To rank data in Excel, you can use the **RANK **function. This function assigns a rank to each value in a list based on its position relative to the other values in the list. The rank of a value is determined by comparing it to the other values in the list.

**How do I use the RANK function in Excel?**

To use the **RANK **function in Excel, you need to provide two arguments: the first argument is the value you want to rank, and the second argument is the range of cells containing the values you want to rank against. The function will return the rank of the value within the range.

**How do I rank data in Excel with ties?**

When there are ties in the data, meaning multiple values have the same value, the **RANK **function will assign the same rank to each of the tied values, and then skip the next rank.

For example, if two values tie for second place, it will rank them both as assigned a rank of 2, and the next value as a rank of 4.

If you want to assign different ranks to tied values, you can use the **RANK.EQ** or **RANK.AVG** functions instead.
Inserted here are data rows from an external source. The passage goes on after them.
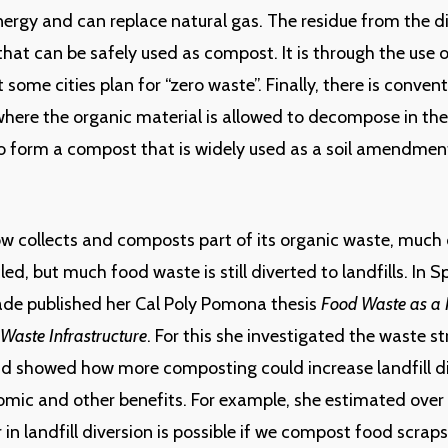
nergy and can replace natural gas. The residue from the di
r that can be safely used as compost. It is through the use
 some cities plan for “zero waste”. Finally, there is conven
ere the organic material is allowed to decompose in the
to form a compost that is widely used as a soil amendmen
 collects and composts part of its organic waste, much 
led, but much food waste is still diverted to landfills. In 
ade published her Cal Poly Pomona thesis
Food Waste as a 
 Waste Infrastructure
. For this she investigated the waste s
d showed how more composting could increase landfill d
mic and other benefits. For example, she estimated over
 in landfill diversion is possible if we compost food scrap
The **RANK.EQ** function assigns the same rank to tied values and the **RANK.AVG** function assigns an average rank to tied values.

## Things to Remember

- When using the RANK function, you need to provide at least two arguments: the first argument is the value you want to rank, and the second argument is the range of cells containing the values you want to rank against.
- To rank data from highest to lowest, you can use the
**RANK**function in combination with the**COUNT**function. The formula is**“=COUNT($A$1:$A$10)-RANK(A1,$A$1:$A$10)+1”.**This formula will return the rank of the value in**A1**within the range**A1:A10**, with the highest value being ranked as**1**. - When there are ties in the data, the
**RANK**function will assign the same rank to each of the tied values, and then skip the next rank. If you want to assign different ranks to tied values, you can use the**RANK.EQ**or**RANK.AVG**functions instead. - When using the
**COUNT**function in combination with the**RANK**function, it’s important to use**absolute references**(e.g.**$A$1:$A$10**) to ensure that the range doesn’t change when you copy the formula to other cells. - To make the ranked data easier to read, you can use custom formatting to apply different colors or styles to the top-ranked values. You can do this by selecting the cells containing the ranked data, and then clicking on “Conditional Formatting” in the “Home” tab of the Excel ribbon.